Antipodal to the somber first act, act 2 is a mirthful fable of misunderstanding between a deaf hobo and an old village woman. The satire, drawn from an Ethiopian folktale, is a salute to Partch’s time living as a hobo during the Depression. The ludicrous conflict (the woman is looking for her goat and the vagrant cannot understand anything she is saying) lands the two in court. “Justice”—sporting Coke-bottle glasses and wielding a hearing trumpet—simply advises the hobo to “take your beautiful young wife, and your charming child”—the goat, presumably—“and go home!” A droll celebration of life to complement the previous act’s reconciliation with death.

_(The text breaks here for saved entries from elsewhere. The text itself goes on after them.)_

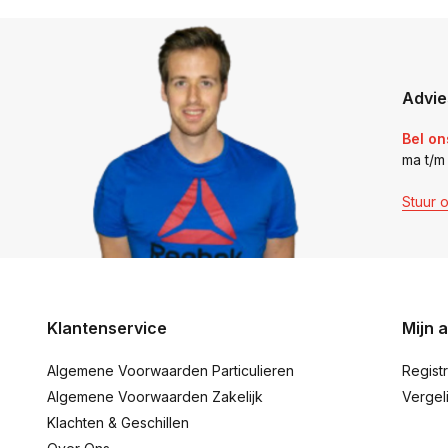
Advie
Bel on
ma t/m
Stuur 
Klantenservice
Mijn 
Algemene Voorwaarden Particulieren
Regist
Algemene Voorwaarden Zakelijk
Vergel
Klachten & Geschillen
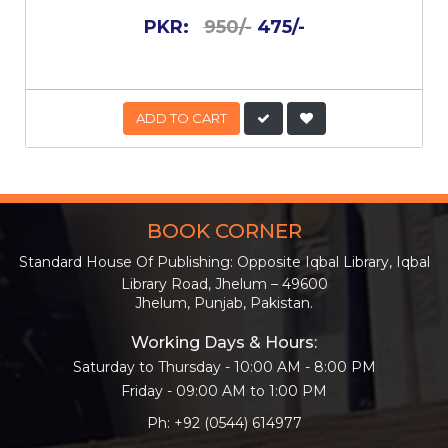
PKR:
950/-
475/-
ADD TO CART
BOOK CORNER
Standard House Of Publishing: Opposite Iqbal Library, Iqbal
Library Road, Jhelum – 49600
Jhelum, Punjab, Pakistan.
Working Days & Hours:
Saturday to Thursday - 10:00 AM - 8:00 PM
Friday - 09:00 AM to 1:00 PM
Ph: +92 (0544) 614977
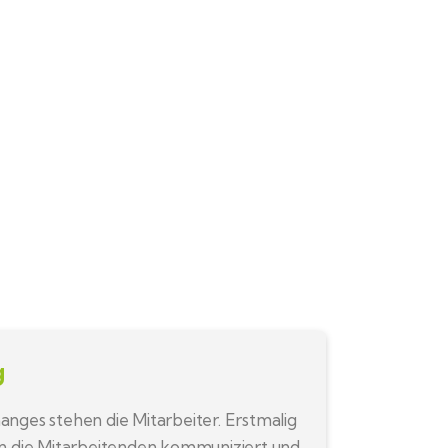
g
nges stehen die Mitarbeiter. Erstmalig
n die Mitarbeitenden kommuniziert und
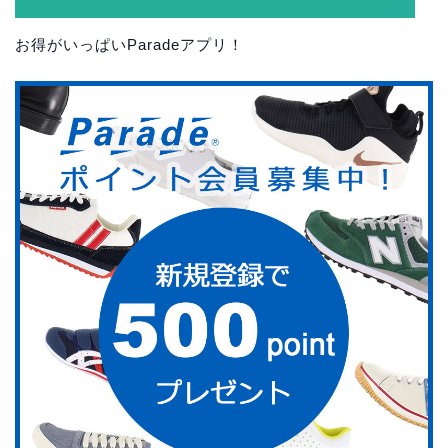
お得がいっぱいParadeアプリ！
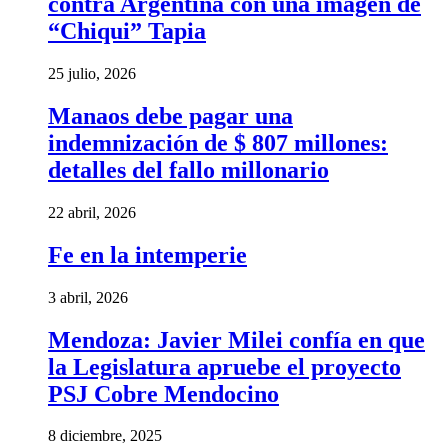
contra Argentina con una imagen de
“Chiqui” Tapia
25 julio, 2026
Manaos debe pagar una
indemnización de $ 807 millones:
detalles del fallo millonario
22 abril, 2026
Fe en la intemperie
3 abril, 2026
Mendoza: Javier Milei confía en que
la Legislatura apruebe el proyecto
PSJ Cobre Mendocino
8 diciembre, 2025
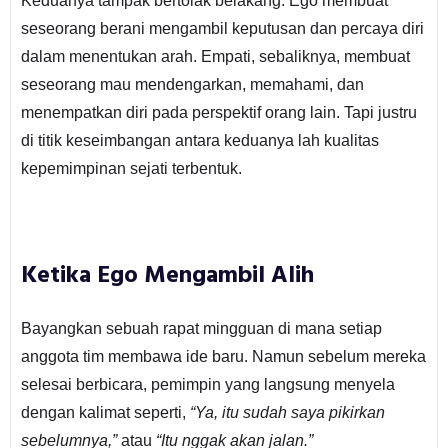
Keduanya tampak bertolak belakang. Ego membuat
seseorang berani mengambil keputusan dan percaya diri
dalam menentukan arah. Empati, sebaliknya, membuat
seseorang mau mendengarkan, memahami, dan
menempatkan diri pada perspektif orang lain. Tapi justru
di titik keseimbangan antara keduanya lah kualitas
kepemimpinan sejati terbentuk.
Ketika Ego Mengambil Alih
Bayangkan sebuah rapat mingguan di mana setiap
anggota tim membawa ide baru. Namun sebelum mereka
selesai berbicara, pemimpin yang langsung menyela
dengan kalimat seperti,
“Ya, itu sudah saya pikirkan
sebelumnya,”
atau
“Itu nggak akan jalan.”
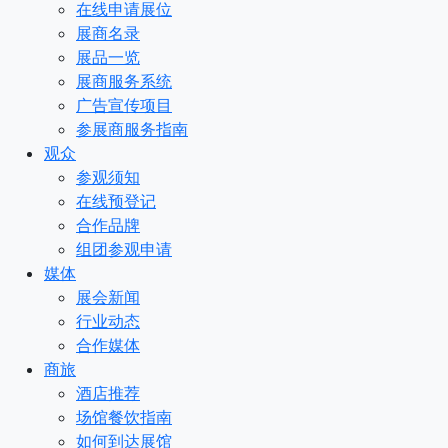
在线申请展位
展商名录
展品一览
展商服务系统
广告宣传项目
参展商服务指南
观众
参观须知
在线预登记
合作品牌
组团参观申请
媒体
展会新闻
行业动态
合作媒体
商旅
酒店推荐
场馆餐饮指南
如何到达展馆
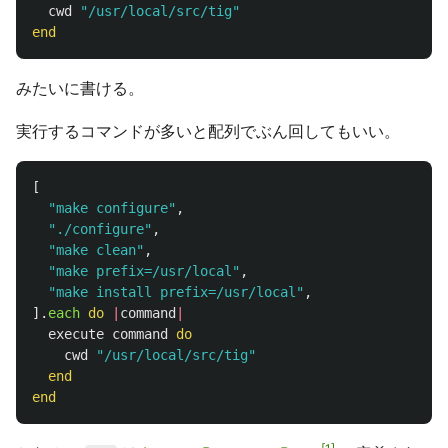
cwd
"/usr/local/src/tig"
end
みたいに書ける。
実行するコマンドが多いと配列でぶん回してもいい。
[
"make configure"
,
"./configure"
,
"make clean"
,
"make prefix=/usr/local"
,
"make install prefix=/usr/local"
,
].
each
do
|
command
|
execute
command
do
cwd
"/usr/local/src/tig"
end
end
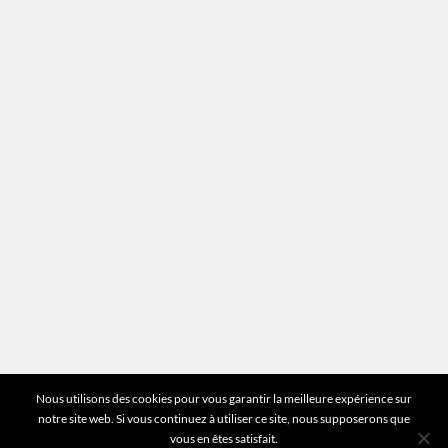
Recrutement
Mentions légales
Plan du site
Vous avez des questions ?
Pour toutes les questions relatives à votre
estimation ou au fonctionnement du site vous
pouvez directement nous contacter sur notre ligne
unique :
01 83 77 25 60
DEMANDER UNE ESTIMATION
©2026 Mr Expert - Tous droits réservés
Nous utilisons des cookies pour vous garantir la meilleure expérience sur
notre site web. Si vous continuez à utiliser ce site, nous supposerons que
vous en êtes satisfait.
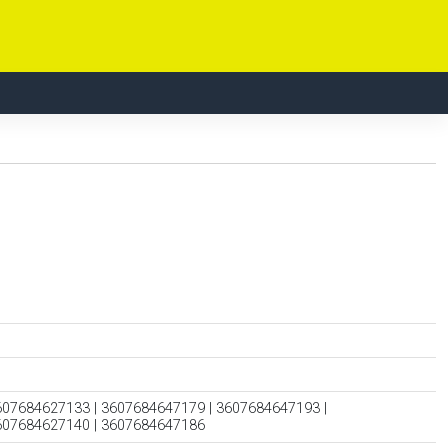
607684627133 | 3607684647179 | 3607684647193 |
607684627140 | 3607684647186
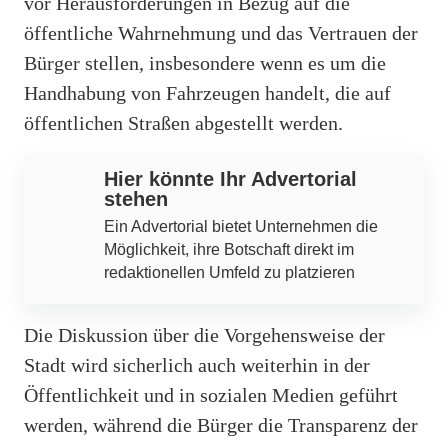
vor Herausforderungen in Bezug auf die
öffentliche Wahrnehmung und das Vertrauen der
Bürger stellen, insbesondere wenn es um die
Handhabung von Fahrzeugen handelt, die auf
öffentlichen Straßen abgestellt werden.
Hier könnte Ihr Advertorial
stehen
Ein Advertorial bietet Unternehmen die
Möglichkeit, ihre Botschaft direkt im
redaktionellen Umfeld zu platzieren
Die Diskussion über die Vorgehensweise der
Stadt wird sicherlich auch weiterhin in der
Öffentlichkeit und in sozialen Medien geführt
werden, während die Bürger die Transparenz der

In a draft of the second edition of his polemic Genesis of a Music (1949), Partch wrote, “Just as one instinctively clings to life, he clings to a possible extension of [it] through those who follow.” However, he doubted his work would live on after his death. Judging by the passionate engagement of Jesurun, musical director Dean Drummond, and choreographer Dawn Akemi Saito, as well as the enthusiasm of Delusion’s audience, this production should be only the beginning of a revived interest in Partch’s unique cosmology.